Eran los últimos días del invierno, aún hacía un poco de frío, pero estaba bien para ella.

Conal llegó un par de minutos más tarde, por el mismo camino que había usado Araminta. Desde lejos, la vio sentada al borde del risco, dejando que el viento la despeine, cerrando los ojos para sentir la energía que la rodeaba.
Le pareció tan hermosa, tan única. Su pecho se oprimió con fuerza al saber que esa sería la última vez que la vería.

Caminó lentamente hasta su encuentro, pero cuando ella lo vio, llevando su pantalón arremangado y una simple camisa blanca con un par de tirantes atados a sus pantalones, la alegría la invadió y, sin pensarlo un segundo, corrió a abrazarlo. Realmente lo había extrañado. Él le devolvió el abrazo, sujetándola con fuerza, como si tuviera miedo de que intentara escapar de sus brazos.

-Quería verte- susurró Araminta al oído de Conal -¿Por qué desapareciste así?

-Es complicado- le dijo.

Ambos se sentaron en el pasto mirando el atardecer. Cuando solo faltaba que se oculten un par de rayos del sol, Conal tomó valor y le contó todo a Araminta.
Le dijo que tenía que casarse con lady Katherin para evitar que su familia caiga en la ruina, le dijo que no podría volver a verla, le dijo que la reina nunca aceptaría que su primo se casara con la hija de un simple médico, le dijo que si ella fuera una duquesa o una condesa las cosas hubieran sido de

otra manera, pero que no era así. Le dijo que la amaba, pero que solo amar no alcanzaba.
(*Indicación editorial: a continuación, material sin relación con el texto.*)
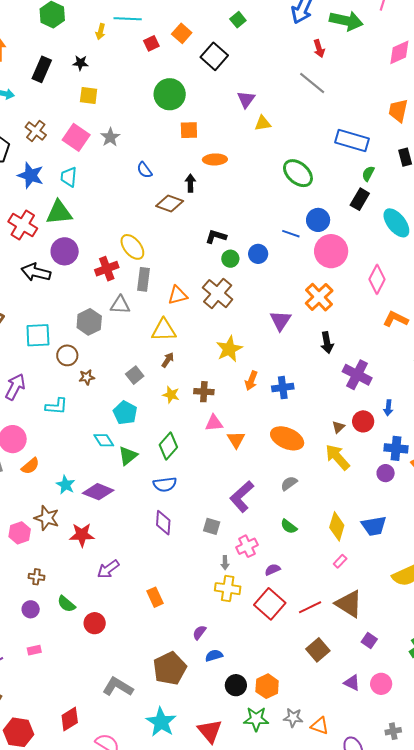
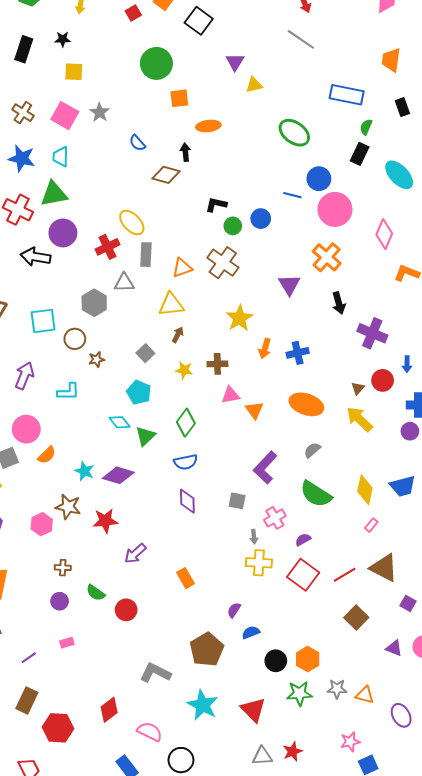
green semicircle: (289, 526) -> (316, 494), size x1.8

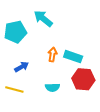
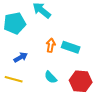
red hexagon: (83, 79) -> (81, 81), moved
cyan semicircle: (52, 87) -> (51, 77), turned 48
Araminta se sintió devastada, traicionada. Su alma se retorció de dolor y su corazón colapsó sobre sí mismo.
Enfureció con la vida, las clases sociales y las injusticias pero, sobre todo, se enojó con Conal. Lo acusó de cobarde, de ser un peón en el juego de sus padres, un esclavo de su puesto y títere de sus superiores.

Cada palabra fueron como dagas al corazón de Conal, pero sabía que no era Araminta quien hablaba sino el dolor que la embriagaba. No la culpó, ni se enojó, la escuchó hasta el final y, cuando ya no le quedó veneno por escupir, la abrazó.
Se quedaron así un largo rato, sabiendo que no podrían volver a acercarse demasiado. Sabiendo que había llegado el final de una historia, que apenas había podido comenzar.